I like the #44 car!!!

ISO 12,800 looks pretty usable to me. Certainly not the richest, deepest color, yet still, pretty darned good! And the white balance and hue look pretty good too. We're soooooo lucky to have access to this modern equipment. When I was a sophomore in high school, 400 ASA color negative film was invented...and it was pretty weak sauce if it was underexposed even a stop and a half... now??? Pffft... 12,800!!!!


----------



## MSnowy (Aug 24, 2015)

Derrel said:


> I like the #44 car!!!
> 
> ISO 12,800 looks pretty usable to me. Certainly not the richest, deepest color, yet still, pretty darned good! And the white balance and hue look pretty good too. We're soooooo lucky to have access to this modern equipment. When I was a sophomore in high school, 400 ASA color negative film was invented...and it was pretty weak sauce if it was underexposed even a stop and a half... now??? Pffft... 12,800!!!!



Thanks.  Hopefully I can get some usable prints of #44. He's the son of one of my friends and the reason I was there to watch and get some photos.


----------



## JacaRanda (Aug 24, 2015)

Those were shot during the day, stop it 

Very nice and I would not have known the iso at all.  Never would have thunk.


----------



## MSnowy (Aug 25, 2015)

JacaRanda said:


> Those were shot during the day, stop it
> 
> Very nice and I would not have known the iso at all.  Never would have thunk.

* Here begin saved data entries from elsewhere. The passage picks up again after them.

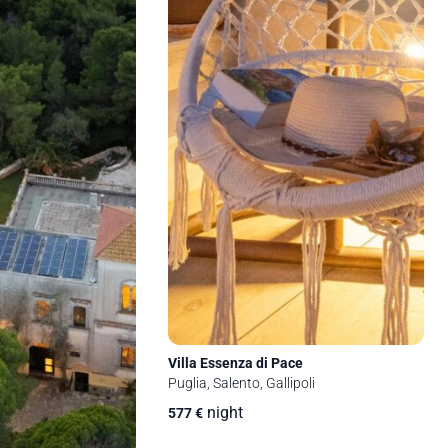
Villa Essenza di Pace
Puglia, Salento, Gallipoli
night
577
€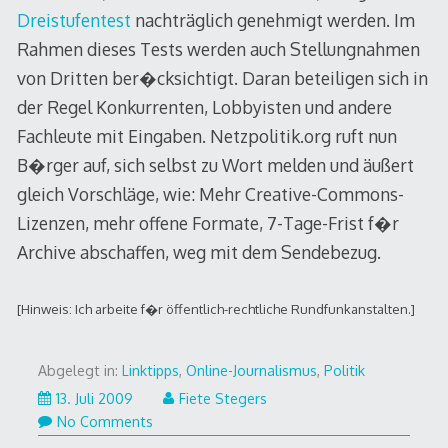
Dreistufentest
nachträglich genehmigt werden. Im
Rahmen dieses Tests werden auch Stellungnahmen
von Dritten ber�cksichtigt. Daran beteiligen sich in
der Regel Konkurrenten, Lobbyisten und andere
Fachleute mit Eingaben. Netzpolitik.org ruft nun
B�rger auf, sich selbst zu Wort melden und äußert
gleich Vorschläge, wie: Mehr Creative-Commons-
Lizenzen, mehr offene Formate, 7-Tage-Frist f�r
Archive abschaffen, weg mit dem Sendebezug.
[Hinweis: Ich arbeite f�r öffentlich-rechtliche Rundfunkanstalten.]
Abgelegt in:
Linktipps
,
Online-Journalismus
,
Politik
25.
13. Juli 2009
Fiete Stegers
Januar
No Comments
2011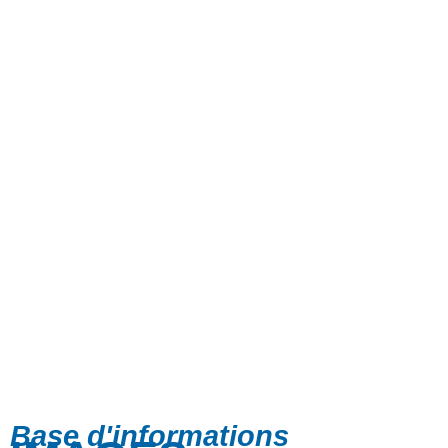
Base d'informations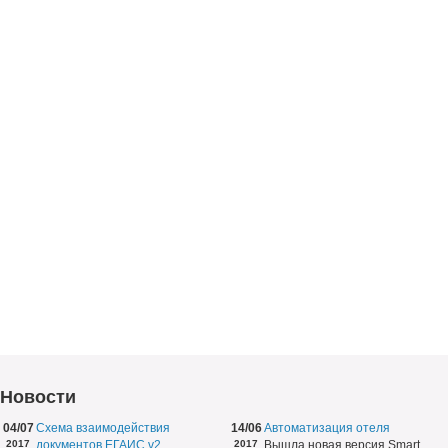
Новости
04/07
Схема взаимодействия
14/06
Автоматизация отеля
2017
документов ЕГАИС v2
2017
Вышла новая версия Smart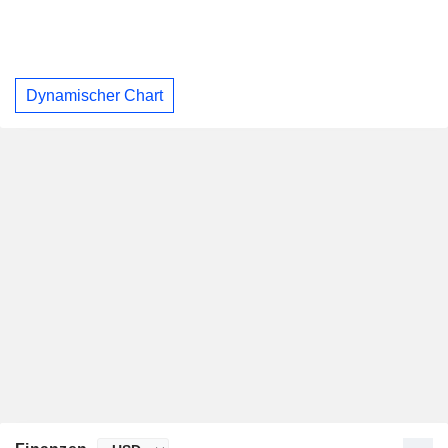
Dynamischer Chart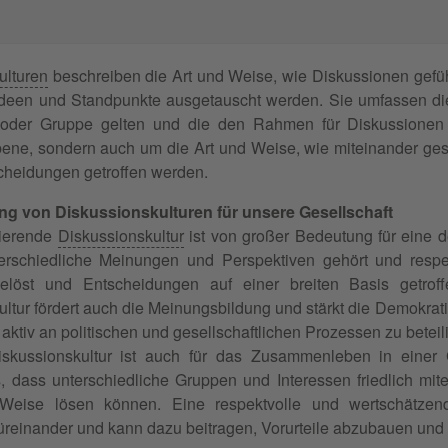
ulturen
beschreiben die Art und Weise, wie Diskussionen gefüh
deen und Standpunkte ausgetauscht werden. Sie umfassen d
 oder Gruppe gelten und die den Rahmen für Diskussionen 
Ebene, sondern auch um die Art und Weise, wie miteinander ges
cheidungen getroffen werden.
ng von Diskussionskulturen für unsere Gesellschaft
nierende
Diskussionskultur
ist von großer Bedeutung für eine d
erschiedliche Meinungen und Perspektiven gehört und respe
gelöst und Entscheidungen auf einer breiten Basis getrof
ltur fördert auch die Meinungsbildung und stärkt die Demokrat
h aktiv an politischen und gesellschaftlichen Prozessen zu beteil
skussionskultur ist auch für das Zusammenleben in einer 
s, dass unterschiedliche Gruppen und Interessen friedlich mi
e Weise lösen können. Eine respektvolle und wertschätzen
üreinander und kann dazu beitragen, Vorurteile abzubauen und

Thanks. This one was at sunset iso 7200


----------



## waday (Aug 25, 2015)

Nice set



MSnowy said:


> JacaRanda said:
> 
> 
> > Those were shot during the day, stop it
> ...


Sunrise Gardens at Sunset.


----------



## Designer (Aug 25, 2015)

Are you sure it wasn't a Demolition Derby?


----------



## wyogirl (Aug 25, 2015)

What are you shooting with that handles high ISO so well. I can't get anything useful at 800 but I'm shooting with an older entry level dslr.


----------



## MSnowy (Aug 25, 2015)

waday said:


> Nice set
> 
> 
> 
> ...



Ha ha


----------



## MSnowy (Aug 25, 2015)

Designer said:


> Are you sure it wasn't a Demolition Derby?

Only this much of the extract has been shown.